_Task to carry out_
All lines from the one that mentions "Республики Казахстан книгу" through the last of the entries below must be copied exactly, with both ends kept.

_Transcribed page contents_
----------------------------------------

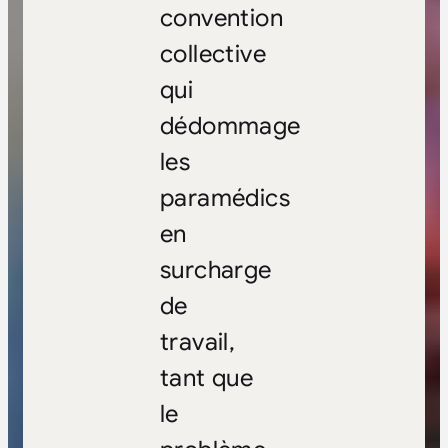
convention
collective
qui
dédommage
les
paramédics
en
surcharge
de
travail,
tant que
le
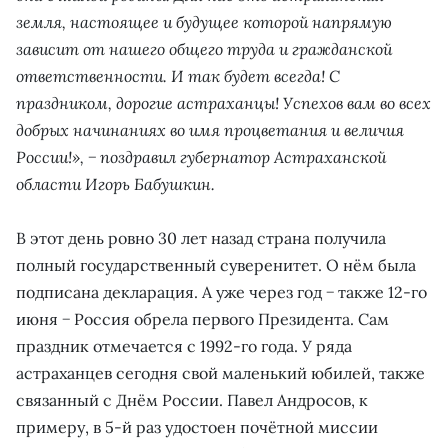
земля, настоящее и будущее которой напрямую
зависит от нашего общего труда и гражданской
ответственности. И так будет всегда! С
праздником, дорогие астраханцы! Успехов вам во всех
добрых начинаниях во имя процветания и величия
России!», − поздравил губернатор Астраханской
области Игорь Бабушкин.
В этот день ровно 30 лет назад страна получила
полный государственный суверенитет. О нём была
подписана декларация. А уже через год − также 12-го
июня − Россия обрела первого Президента. Сам
праздник отмечается с 1992-го года. У ряда
астраханцев сегодня свой маленький юбилей, также
связанный с Днём России. Павел Андросов, к
примеру, в 5-й раз удостоен почётной миссии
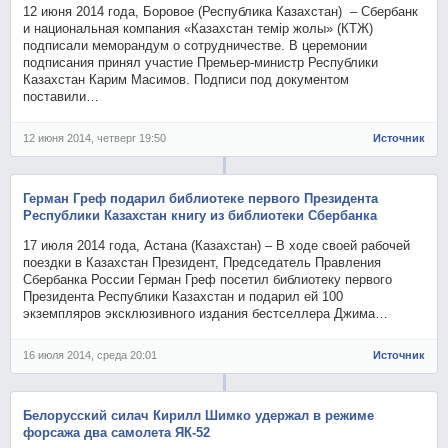
12 июня 2014 года, Боровое (Республика Казахстан) – Сбербанк
и национальная компания «Казахстан темiр жолы» (КТЖ)
подписали меморандум о сотрудничестве. В церемонии
подписания принял участие Премьер-министр Республики
Казахстан Карим Масимов. Подписи под документом
поставили…
12 июня 2014, четверг 19:50
Источник
Герман Греф подарил библиотеке первого Президента
Республики Казахстан книгу из библиотеки Сбербанка
17 июля 2014 года, Астана (Казахстан) – В ходе своей рабочей
поездки в Казахстан Президент, Председатель Правления
Сбербанка России Герман Греф посетил библиотеку первого
Президента Республики Казахстан и подарил ей 100
экземпляров эксклюзивного издания бестселлера Джима…
16 июля 2014, среда 20:01
Источник
Белорусский силач Кирилл Шимко удержал в режиме
форсажа два самолета ЯК-52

----------------------------------------

_Solution for this problem_
Республики Казахстан книгу из библиотеки Сбербанка
17 июля 2014 года, Астана (Казахстан) – В ходе своей рабочей
поездки в Казахстан Президент, Председатель Правления
Сбербанка России Герман Греф посетил библиотеку первого
Президента Республики Казахстан и подарил ей 100
экземпляров эксклюзивного издания бестселлера Джима…
16 июля 2014, среда 20:01
Источник
Белорусский силач Кирилл Шимко удержал в режиме
форсажа два самолета ЯК-52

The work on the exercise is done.